Source data Start Marker

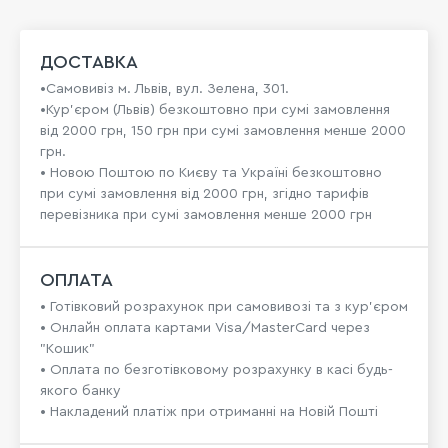
ДОСТАВКА
•Самовивіз м. Львів, вул. Зелена, 301.
•Кур'єром (Львів) безкоштовно при сумі замовлення
від 2000 грн, 150 грн при сумі замовлення менше 2000
грн.
• Новою Поштою по Києву та Україні безкоштовно
при сумі замовлення від 2000 грн, згідно тарифів
перевізника при сумі замовлення менше 2000 грн
ОПЛАТА
• Готівковий розрахунок при самовивозі та з кур’єром
• Онлайн оплата картами Visa/MasterCard через
"Кошик"
• Оплата по безготівковому розрахунку в касі будь-
якого банку
• Накладений платіж при отриманні на Новій Пошті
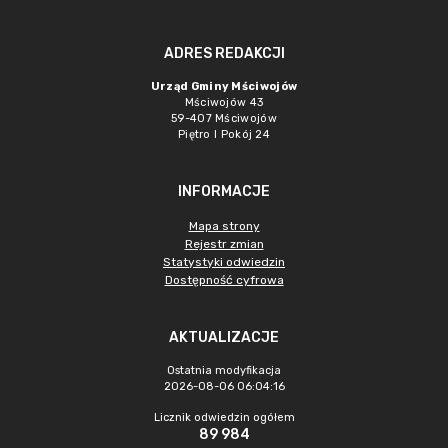
ADRES REDAKCJI
Urząd Gminy Mściwojów
Mściwojów 43
59-407 Mściwojów
Piętro I Pokój 24
INFORMACJE
Mapa strony
Rejestr zmian
Statystyki odwiedzin
Dostępność cyfrowa
AKTUALIZACJE
Ostatnia modyfikacja
2026-08-06 06:04:16
Licznik odwiedzin ogółem
89 984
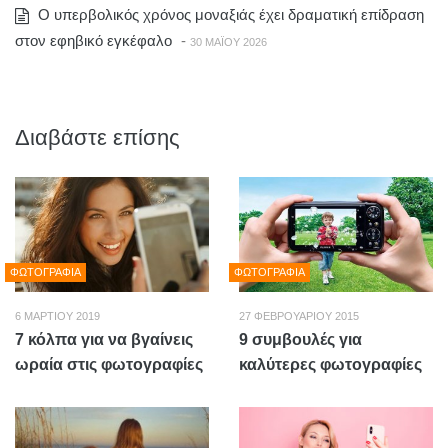
Ο υπερβολικός χρόνος μοναξιάς έχει δραματική επίδραση
στον εφηβικό εγκέφαλο
-
30 ΜΑΪ́ΟΥ 2026
Διαβάστε επίσης
ΦΩΤΟΓΡΑΦΊΑ
ΦΩΤΟΓΡΑΦΊΑ
6 ΜΑΡΤΊΟΥ 2019
27 ΦΕΒΡΟΥΑΡΊΟΥ 2015
7 κόλπα για να βγαίνεις
9 συμβουλές για
ωραία στις φωτογραφίες
καλύτερες φωτογραφίες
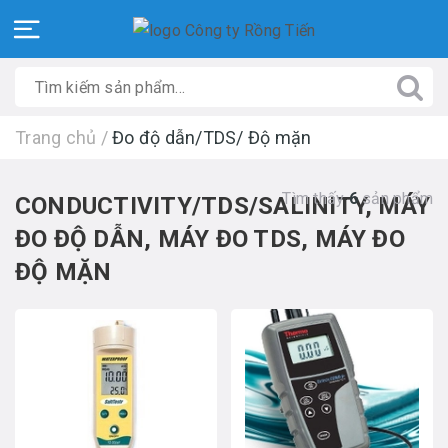
Trang chủ
/
Đo độ dẫn/TDS/ Độ mặn
Tìm thấy
6
sản phẩm
CONDUCTIVITY/TDS/SALINITY, MÁY
ĐO ĐỘ DẪN, MÁY ĐO TDS, MÁY ĐO
ĐỘ MẶN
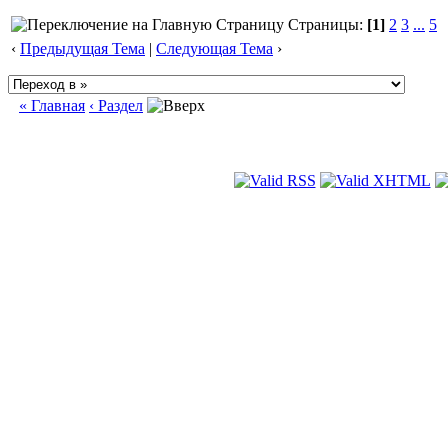
Страницы:
[1]
2
3
...
5
‹
Предыдущая Тема
|
Следующая Тема
›
« Главная
‹ Раздел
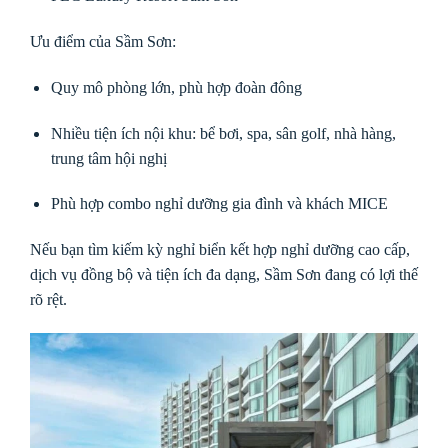
Ưu điểm của Sầm Sơn:
Quy mô phòng lớn, phù hợp đoàn đông
Nhiều tiện ích nội khu: bể bơi, spa, sân golf, nhà hàng,
trung tâm hội nghị
Phù hợp combo nghỉ dưỡng gia đình và khách MICE
Nếu bạn tìm kiếm kỳ nghỉ biển kết hợp nghỉ dưỡng cao cấp,
dịch vụ đồng bộ và tiện ích đa dạng, Sầm Sơn đang có lợi thế
rõ rệt.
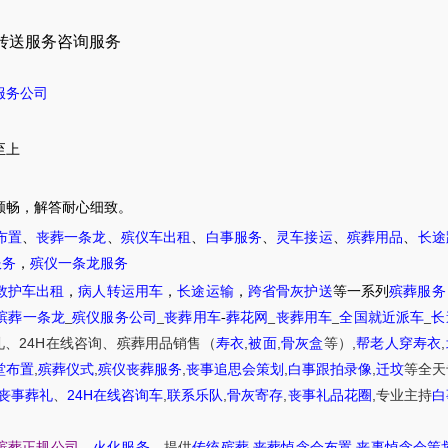
转送服务咨询服务
服务公司
至上
顺畅，解答耐心细致。
布置
、
丧葬一条龙
、
殡仪车出租
、
白事服务
、
灵车接运
、
殡葬用品
、
长途
服务
，
殡仪一条龙服务
救护车出租
，
病人转运用车
，
长途运输
，
跨省骨灰护送
等一系列
殡葬服务
殡葬一条龙
_
殡仪服务公司
_
丧葬用车
-
葬花网
_
丧葬用车
_
全国就近派车
_
长
24H
,
,
,
,
礼
、
在线咨询
、
殡葬
用品销售
（
寿衣
被面
骨灰盒
等）
帮老人穿寿衣
,
,
,
,
,
堂布置
殡葬仪式
殡仪丧葬服务
丧事追思会策划
白事跟拍录像
迁坟
等
全天
24H
,
,
,
,
丧事葬礼
、
在线咨询车
联系乐队
骨灰寄存
丧事礼品花圈
专业主持
白
,
,
殡葬正规公司
、
火化服务
、提供
传统殡葬
丧葬悼念会布置
丧事悼念会策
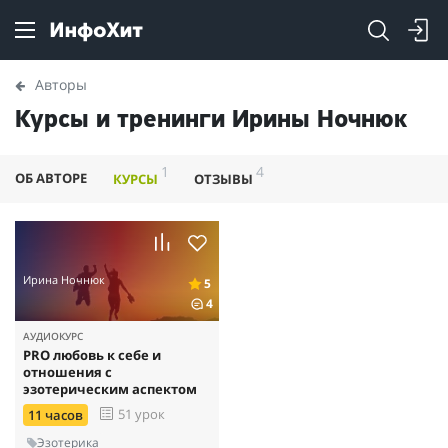
Авторы
Курсы и тренинги Ирины Ночнюк
1
4
ОБ АВТОРЕ
КУРСЫ
ОТЗЫВЫ
Ирина Ночнюк
5
4
АУДИОКУРС
PRO любовь к себе и
отношения с
эзотерическим аспектом
51 урок
11 часов
Эзотерика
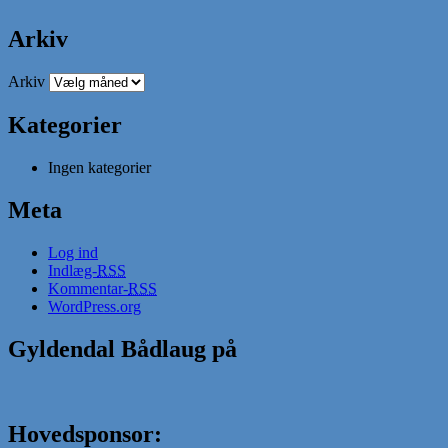
Arkiv
Arkiv
Kategorier
Ingen kategorier
Meta
Log ind
Indlæg-
RSS
Kommentar-
RSS
WordPress.org
Gyldendal Bådlaug på
Hovedsponsor:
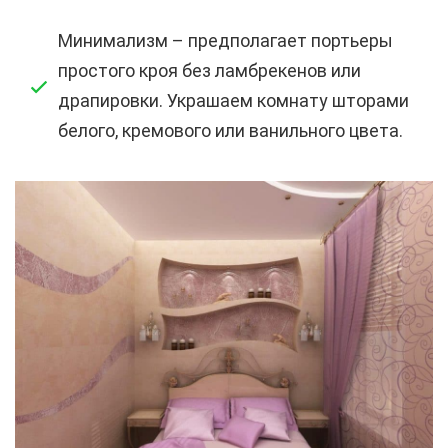
Минимализм – предполагает портьеры
простого кроя без ламбрекенов или
драпировки. Украшаем комнату шторами
белого, кремового или ванильного цвета.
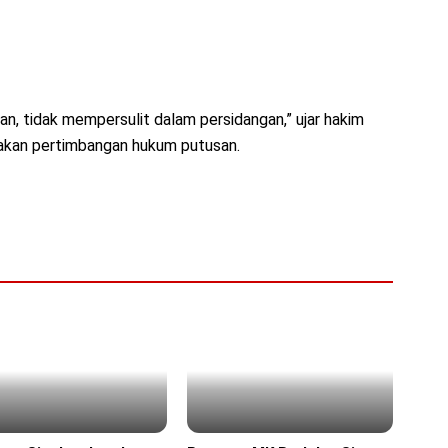
n, tidak mempersulit dalam persidangan,” ujar hakim
akan pertimbangan hukum putusan.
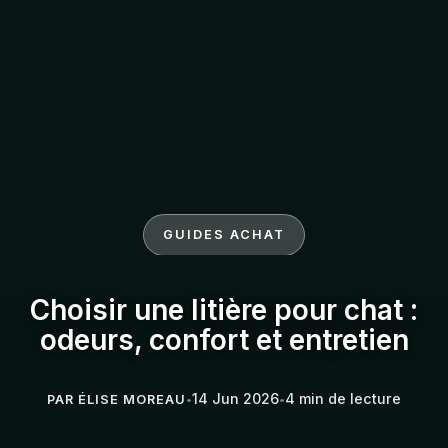
GUIDES ACHAT
Choisir une litière pour chat :
odeurs, confort et entretien
14 Jun 2026
4 min de lecture
PAR ÉLISE MOREAU
•
•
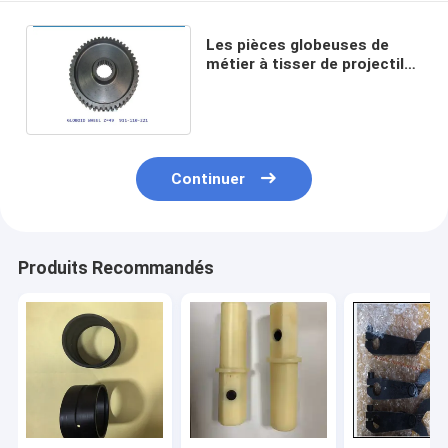
Les pièces globeuses de
métier à tisser de projectile
de roue de dent prennent
l'unité anticorrosion
Continuer
Produits Recommandés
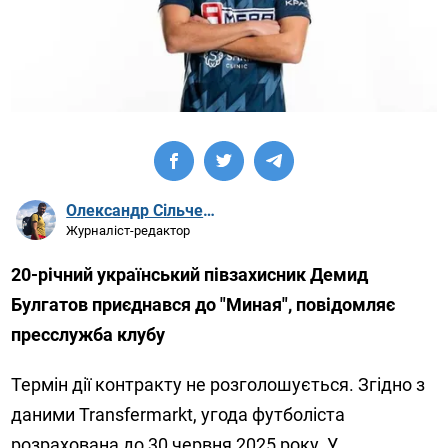
Олександр Сільченко
Журналіст-редактор
20-річний український півзахисник Демид
Булгатов приєднався до "Миная", повідомляє
пресслужба клубу
Термін дії контракту не розголошується. Згідно з
даними Transfermarkt, угода футболіста
розрахована до 30 червня 2025 року. У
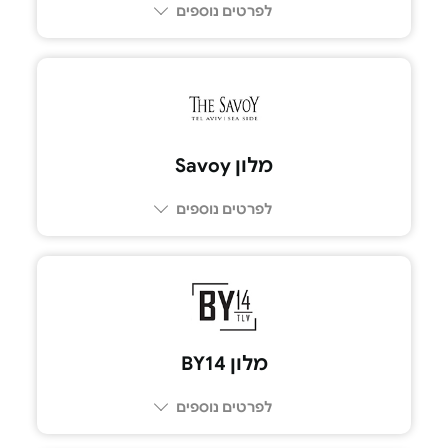
לפרטים נוספים
054-7738222
מלון Savoy
לפרטים נוספים
053-9375316
מלון BY14
לפרטים נוספים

Source data End Marker

Task brief:
Gather each line of the records holding the string "єром".

Task response:
•Кур'єром (Львів) безкоштовно при сумі замовлення
• Готівковий розрахунок при самовивозі та з кур’єром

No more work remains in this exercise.